The task:
Every line with the string "proizvodi" in it belongs in your answer, so copy them all from the data.

::: Dataset content :::

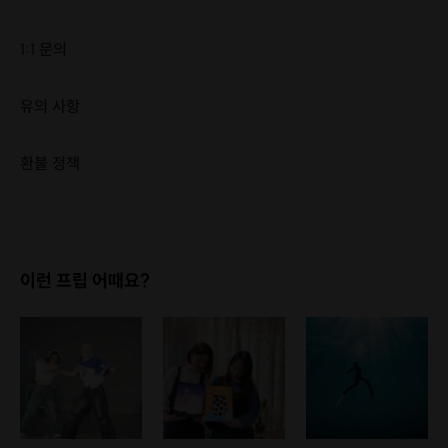
1:1 문의
유의 사항
환불 정책
1. 결제 후 1시간 이내에는 무료 취소가 가능합니다. (단, 신청마감 이후 취소 시, 프립 진행 당일 결제 후 취소 시 취소 및 환불 불가) 2. 결제 후 1시간이 초과한 경우, 아래의 환불규정에 따라 취소수수료가 부과됩니다. - 신청마감 2일 이전 취소시 : 전액 환불 - 신청마감 1일 ~ 신청마감 이전 취소시 : 상품 금액의 50% 취소 수수료 배상 후 환불 - 신청마감 이후 취소시, 또는 당일 불참 : 환불 불가 ※ 다회권의 경우, 1회라도 사용시 부분 환불이 불가하며, 기간 내 호스트와 예약 확정 되지 않은 프립은 프립 에너지로 환불 됩니다. ※ 여행사 상품의 경우 상품 상세 페이지의 여행사 환불 규정이 우선 적용 됩니다. ※ 여행사 상품, 숙박, 이벤트 상품 등 객실, 버스 등 사전 예약 확정이 필요한 프립은 예약 확정 이후 신청마감일 이전이라도 취소 및 환불 불가합니다. ※ 취소 수수료는 신청 마감일을 기준으로 산정됩니다. ※ 신청 마감일은 무엇인가요? 호스트님들이 장소 대관, 강습, 재료 구비 등 프립 진행을 준비하기 위해, 프립 진행일보다 일찍 신청을 마감합니다. 환불은 진행일이 아닌 신청 마감일 기준으로 이루어집니다. 프립마다 신청 마감일이 다르니, 꼭 날짜와 시간을 확인 후 결제해주세요! : ) ※신청 마감일 기준 환불 규정 예시 - 프립 진행일 : 10월 27일 - 신청 마감일 : 10월 26일 10월 25일에 취소 할 경우, 신청마감일 1일 전에 해당하며 50%의 수수료가 발생합니다. [환불 신청 방법] 1. 해당 프립 결제한 계정으로 로그인 2. 마이프립 - 신청내역 or 결제내역 3. 취소를 원하는 프립 상세 정보 버튼 - 취소 ※ 결제 수단에 따라 예금주, 은행명, 계좌번호 입력
이런 프립 어때요?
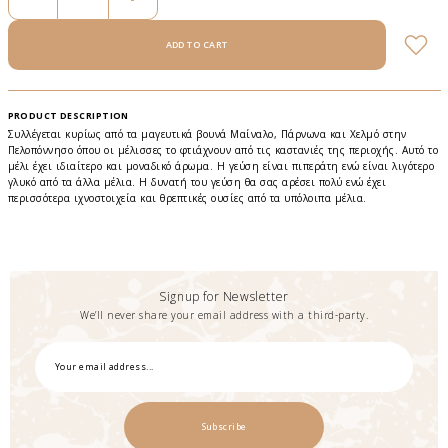
PRODUCT DESCRIPTION
Συλλέγεται κυρίως από τα μαγευτικά βουνά Mαίναλο, Πάρνωνα και Xελμό στην
Πελοπόννησο όπου οι μέλισσες το φτιάχνουν από τις καστανιές της περιοχής. Αυτό το
μέλι έχει ιδιαίτερο και μοναδικό άρωμα. Η γεύση είναι πιπεράτη ενώ είναι λιγότερο
γλυκό από τα άλλα μέλια. Η δυνατή του γεύση θα σας αρέσει πολύ ενώ έχει
περισσότερα ιχνοστοιχεία και θρεπτικές ουσίες από τα υπόλοιπα μέλια.
Signup for Newsletter
We’ll never share your email address with a third-party.
Subscribe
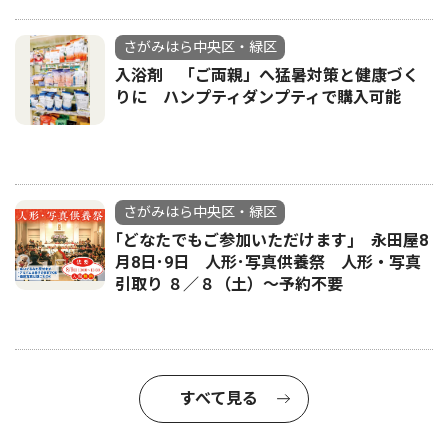
さがみはら中央区・緑区
入浴剤 「ご両親」へ猛暑対策と健康づく
りに ハンプティダンプティで購入可能
さがみはら中央区・緑区
｢どなたでもご参加いただけます｣ 永田屋8
月8日･9日 人形･写真供養祭 人形・写真
引取り ８／８（土）〜予約不要
すべて見る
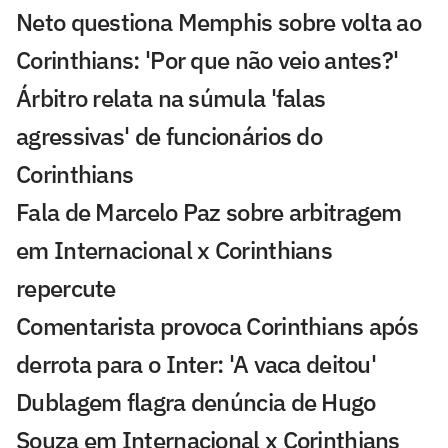
Neto questiona Memphis sobre volta ao
Corinthians: 'Por que não veio antes?'
Árbitro relata na súmula 'falas
agressivas' de funcionários do
Corinthians
Fala de Marcelo Paz sobre arbitragem
em Internacional x Corinthians
repercute
Comentarista provoca Corinthians após
derrota para o Inter: 'A vaca deitou'
Dublagem flagra denúncia de Hugo
Souza em Internacional x Corinthians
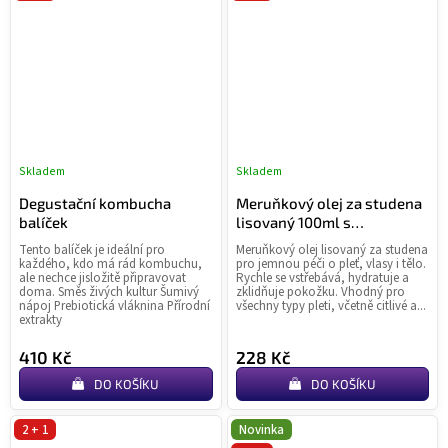
Skladem
Skladem
Průměrné
Pr
hodnocení
ho
Degustační kombucha
Meruňkový olej za studena
produktu
pr
balíček
lisovaný 100ml s
je
je
pumpičkou
Tento balíček je ideální pro
Meruňkový olej lisovaný za studena
0,0
4,9
každého, kdo má rád kombuchu,
pro jemnou péči o pleť, vlasy i tělo.
z
z
ale nechce jisložitě připravovat
Rychle se vstřebává, hydratuje a
doma. Směs živých kultur Šumivý
zklidňuje pokožku. Vhodný pro
5
5
nápoj Prebiotická vláknina Přírodní
všechny typy pleti, včetně citlivé a...
hvězdiček.
hvě
extrakty
410 Kč
228 Kč
DO KOŠÍKU
DO KOŠÍKU
2 + 1
Novinka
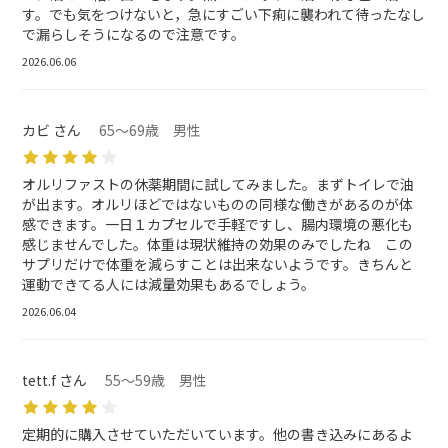
す。でも気をつけないと，急にすごい下痢に襲われて待ったなし
で漏らしそうになるので注意です。
2026.06.06
カビ さん
65～69歳 男性
オルリファストの休薬期間に試してみました。まずトイレで油
が出ます。オルリほどではないものの同様な働きがあるのが体
感できます。一日１カプセルで手軽ですし、腸内環境の悪化も
感じませんでした。体重は現状維持の効果のみでしたね この
サプリだけで体重を減らすことは出来ないようです。きちんと
運動できてる人には減量効果もあるでしょう。
2026.06.04
tett.f さん
55～59歳 男性
定期的に購入させていただいています。他の書き込みにあるよ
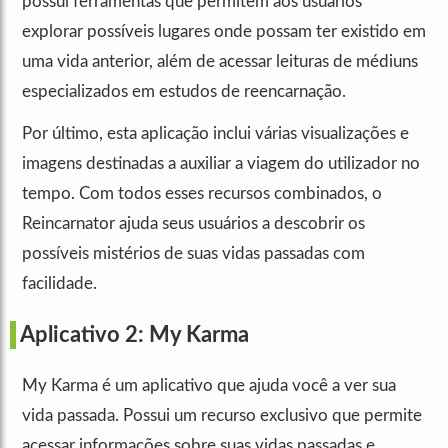
possui ferramentas que permitem aos usuários
explorar possíveis lugares onde possam ter existido em
uma vida anterior, além de acessar leituras de médiuns
especializados em estudos de reencarnação.
Por último, esta aplicação inclui várias visualizações e
imagens destinadas a auxiliar a viagem do utilizador no
tempo. Com todos esses recursos combinados, o
Reincarnator ajuda seus usuários a descobrir os
possíveis mistérios de suas vidas passadas com
facilidade.
Aplicativo 2: My Karma
My Karma é um aplicativo que ajuda você a ver sua
vida passada. Possui um recurso exclusivo que permite
acessar informações sobre suas vidas passadas e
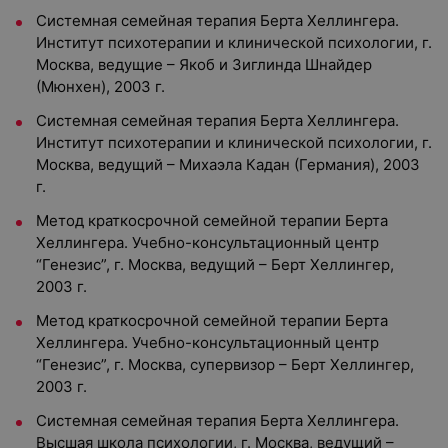
Системная семейная терапия Берта Хеллингера.
Институт психотерапии и клинической психологии, г.
Москва, ведущие – Якоб и Зиглинда Шнайдер
(Мюнхен), 2003 г.
Системная семейная терапия Берта Хеллингера.
Институт психотерапии и клинической психологии, г.
Москва, ведущий – Михаэла Кадан (Германия), 2003
г.
Метод краткосрочной семейной терапии Берта
Хеллингера. Учебно-консультационный центр
“Генезис”, г. Москва, ведущий – Берт Хеллингер,
2003 г.
Метод краткосрочной семейной терапии Берта
Хеллингера. Учебно-консультационный центр
“Генезис”, г. Москва, супервизор – Берт Хеллингер,
2003 г.
Системная семейная терапия Берта Хеллингера.
Высшая школа психологии, г. Москва, ведущий –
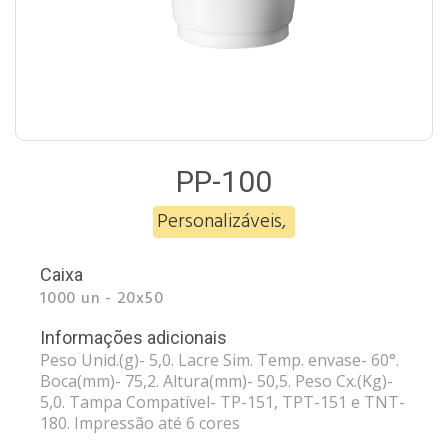
PP-100
Personalizáveis
,
Caixa
1000 un - 20x50
Informações adicionais
Peso Unid.(g)- 5,0. Lacre Sim. Temp. envase- 60°.
Boca(mm)- 75,2. Altura(mm)- 50,5. Peso Cx.(Kg)-
5,0. Tampa Compatível- TP-151, TPT-151 e TNT-
180. Impressão até 6 cores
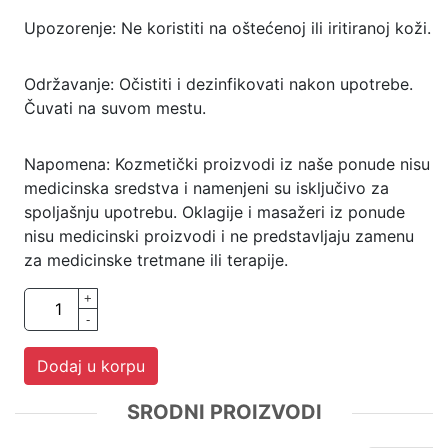
Upozorenje: Ne koristiti na oštećenoj ili iritiranoj koži.
Održavanje: Očistiti i dezinfikovati nakon upotrebe.
Čuvati na suvom mestu.
Napomena: Kozmetički proizvodi iz naše ponude nisu
medicinska sredstva i namenjeni su isključivo za
spoljašnju upotrebu. Oklagije i masažeri iz ponude
nisu medicinski proizvodi i ne predstavljaju zamenu
za medicinske tretmane ili terapije.
+
-
Dodaj u korpu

:::

Finished task:
Napomena: Kozmetički proizvodi iz naše ponude nisu
nisu medicinski proizvodi i ne predstavljaju zamenu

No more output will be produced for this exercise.